### Data to process
*** Begin section ***

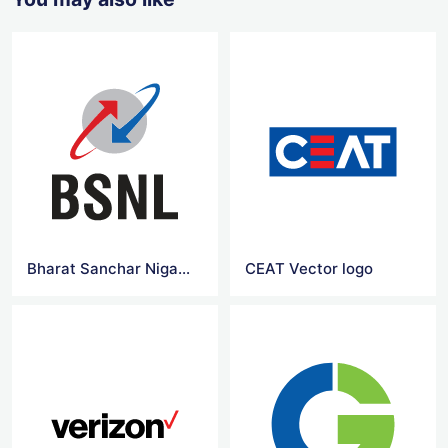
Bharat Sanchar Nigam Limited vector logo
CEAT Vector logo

*** End section ***
*** Begin section ***

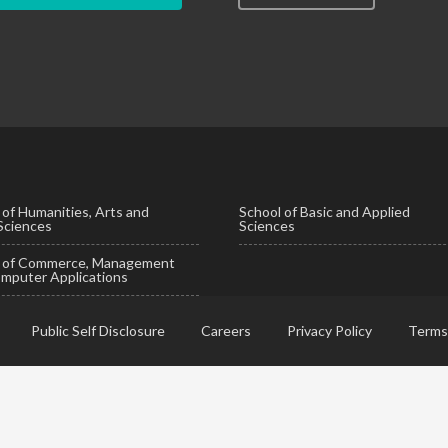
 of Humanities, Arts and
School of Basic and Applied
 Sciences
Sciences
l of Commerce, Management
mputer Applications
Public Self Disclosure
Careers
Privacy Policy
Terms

*** End section ***

### Problem statement
In the listing above, find the line with "Bharat Sanchar Nigam Limited vector logo" and the line with "CEAT Vector logo", then reproduce both and every line between them exactly.

### Solution to the exercise
Bharat Sanchar Nigam Limited vector logo
CEAT Vector logo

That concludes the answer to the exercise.